▸ TASK DETAILS: The required output is all lines below that contain the word "your".

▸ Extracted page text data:
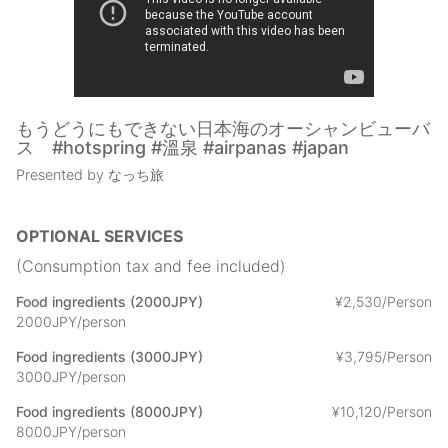
of Japan
(1) Seaside and riverside play (2) Gazebo where you can
experience pesticide-free vegetable and fruit cultivation at a
farm
and
(3) Irori (hearth) (4) wood stove (5) outdoor wooden deck to
もうどうにもできない日本海のオーシャンビューバ
pitch your tent and experience the outdoors
ス #hotspring #溫泉 #airpanas #japan
(6) Leisurely relax on the indoor swing, hammock, and rocking
Presented by なっち旅
chair, looking at the ocean, mountains, and wood stove fire (7)
How about getting crabs and seafood as souvenirs on your
way home by using a coupon coupon for the whole area?
OPTIONAL SERVICES
* A caretaker is stationed at all times.
(Consumption tax and fee included)
* Living room, dining room, and kitchen will be locked at 22:00.
Bathrooms cannot be used after 24:00.
Food ingredients (2000JPY)
¥
2
,
530/Person
* Men must sit down to use the restrooms.
2000JPY/person
* Smoking is prohibited in all rooms of the inn.
Food ingredients (3000JPY)
¥
3
,
795/Person
* You are free to bring your own food. (If you bring in alcoholic
3000JPY/person
beverages, you must buy at least one item with a unit price
higher than our facility's bottled beer).
Food ingredients (8000JPY)
¥
10
,
120/Person
8000JPY/person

▸ EXPECTED ANSWER:
pitch your tent and experience the outdoors
How about getting crabs and seafood as souvenirs on your
* You are free to bring your own food. (If you bring in alcoholic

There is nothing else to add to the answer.